Now that you know some of the basic shell commands, it's time to introduce some core shell concepts.

The output that commands print to the screen can also be redirected into a file or used as the input to an another program.

>

> writes the output of a command to a file. If the file already exists, it will overwrite the contents. For example:

echo 'Uhh, what kind of music do you usually have here?' > blues_brothers_reference.txt

Or, more practically, the output of a long running search.

find /home/data/exppsy -type f -name "*.fsf" -print > ffs_these_fsfs.txt
>>

>> appends the output to a file. If the file doesn't exist, it will create it.

echo 'Oh, we got both kinds. We got country *and* western!' >> blues_brothers_reference.txt
|

| (pipe) redirects the output of a command and uses it as the input for the next command. For example, the following will send the output of echo to sed, which replaces "stranger" with "good looking".

echo 'Well hello there, stranger. <wink>' | sed 's/stranger/good looking/g'

More practically, the following command calculates the size of each file and folder in /tmp. The output is then sorted by size.

du -sh /tmp/* | sort -h

TODO: stdout and stderr

TODO: explain clobbering and >|

The Prompt

When you first login on the command line, you are greeted with "the prompt", and it will likely look similar to this:

aqw@medusa:~$

This says I am the user aqw on the machine medusa and I am in the folder ~, which is shorthand for the current user's home folder (in this case /home/aqw).

The $ sign indicates that the prompt is interactive and awaiting user input. [2] In documentation, $ is commonly used as a shorthand for the prompt, and allows the reader to quickly differentiate between lines containing commands vs the output of those commands. For example:

$ ls -la wombats.txt
-rw-rw---- 1 aqw psyinf 6 Nov 29 10:00 wombats.txt

Paths

Let's say I want to create a new folder in my home folder, I can run the following command:

mkdir /home/aqw/awesome_project

And that works. /home/aqw/awesome_project is what is called an absolute path. Absolute paths always start with a /, and define the folder's location with no ambiguity.

However, much like in spoken language, using someone's full proper name every time would be exhausting, and thus pronouns are used.

This shorthand is called relative paths, because they are defined (wait for it...) relative to your current location on the file system. Relative paths never start with a /.

.
the current directory
..
the parent directory
~
the current user's home directory

So, taking the above example again: given that I am in my home folder, the following commands all would create the new folder in the exact same place.

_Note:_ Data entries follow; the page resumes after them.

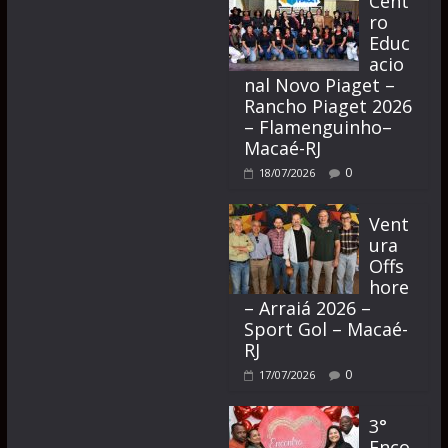
Cent
ro
Educ
acio
nal Novo Piaget –
Rancho Piaget 2026
– Flamenguinho–
Macaé-RJ
0
18/07/2026
Vent
ura
Offs
hore
– Arraiá 2026 –
Sport Gol – Macaé-
RJ
0
17/07/2026
3°
Enco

mkdir /home/aqw/awesome_project
mkdir ~/awesome_project
mkdir awesome_project
mkdir ./awesome_project

To demonstrate this further, consider the following: In my home directory /home/aqw I have added a folder for my current project, awesome_project/. Let's take a look at how this folder is organized:

└── home
    └── aqw
         └── awesome_project
            ├── aligned
                ├── code
            └── sub-01
                └── bold3T
            └── sub-02
                └── bold3T
            ├── ...
            └── sub-xx
                └── bold3T
        └── structural
            └── sub-01
                └── anat
            └── sub-02
                └── anat
            ├── ...
            └── sub-xx
                └── anat

Now let's say I want to change from my home directory /home/aqw into the code/ folder of the project. I could use absolute paths:

cd /home/aqw/awesome_project/aligned/code

But that is a bit wordy. It is much easier with a relative path:

cd awesome_project/aligned/code

Relative to my starting location (/home/aqw), I navigated into the subfolders.

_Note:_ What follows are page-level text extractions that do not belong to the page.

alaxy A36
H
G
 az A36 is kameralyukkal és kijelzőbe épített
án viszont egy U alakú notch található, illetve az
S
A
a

I can change back to my home directory also with a relative path:

cd ../../../

The first ../ takes me from code/ to its parent aligned/, the second ../ to awesome_project/, and the last ../ back to my home directory aqw/.

However, since I want to go back to my home folder, it's much faster to run:

cd ~

Globbing

Most modern shells have powerful pattern matching abilities (often called globbing) that allows you to match the names of multiple files and/or directories. This is especially useful when running a command on many files at once. When globbing, the shell compares the pattern to files on the file system and expands the term to all matching file names.

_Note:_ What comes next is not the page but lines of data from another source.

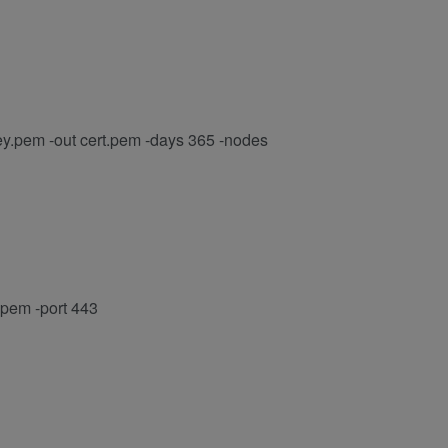
ey.pem -out cert.pem -days 365 -nodes
.pem -port 443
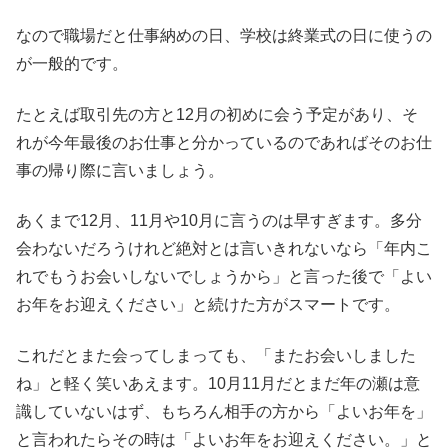
なので職場だと仕事納めの日、学校は終業式の日に使うの
が一般的です。
たとえば取引先の方と12月の初めに会う予定があり、そ
れが今年最後のお仕事と分かっているのであればそのお仕
事の帰り際に言いましょう。
あくまで12月、11月や10月に言うのは早すぎます。多分
会わないだろうけれど絶対とは言いきれないなら「年内こ
れでもうお会いしないでしょうから」と言った後で「よい
お年をお迎えください」と続けた方がスマートです。
これだとまた会ってしまっても、「またお会いしました
ね」と軽く笑いあえます。10月11月だとまだ年の瀬は意
識していないはず、もちろん相手の方から「よいお年を」
と言われたらその時は「よいお年をお迎えください。」と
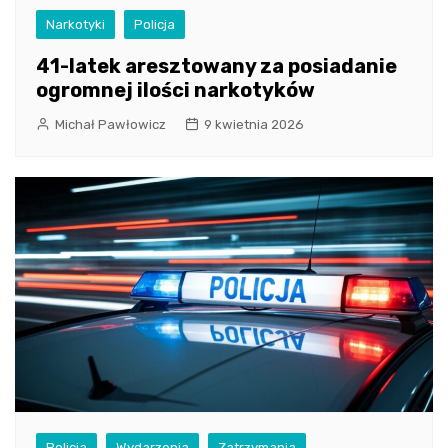
Narkotyki
Policja
41-latek aresztowany za posiadanie
ogromnej ilości narkotyków
Michał Pawłowicz
9 kwietnia 2026
Policja
Wydarzenia
Zatrzymania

The most basic pattern is *, which matches any number of any character(s).

For example, the following will list all files in the current directing ending in .txt:

ls *.txt

Or, lets you move a bunch of .jpg files into a folder:

mv -v *.jpg annoying_instagram_food_pics/

Globbing can also nest through directories. For example, assuming a typical folder structure for subject data, you can list every subject's functional .nii.gz files for run 1:

ls sub-*/func/*_run-1_*.nii.gz

You can read about more about Pattern Matching in Bash's Docs.

Permissions

Every file and folder has permissions which determine which users are allowed to read, write, and execute it.

$ ls -la wombats.txt
-rw-rw---- 1 aqw psyinf 6 Nov 29 10:00 wombats.txt

The -rw-rw---- provides all the information about this file's permissions. The left-most - indicates whether it's a file, a folder (d), a symlink (l), etc. The rest are three tuplets of ---. The first tuplet is for the user, the second tuplet is for the group, the last tuplet is for all other users.

The above example shows that both the user (aqw) and the group (psyinf) have read and write permissions (rw-) to wombats.txt. All other users on the system have no permissions (---).

Let's say I don't want others in the psyinf group to have permission to write to wombats.txt anymore.

$ chmod g-w wombats.txt
$ ls -lah wombats.txt
-rw-r----- 1 aqw psyinf 6 Nov 29 10:00 wombats.txt

TODO: explain chmod 640 vs chmod g-w

TODO: discuss (and show how to set UMASK)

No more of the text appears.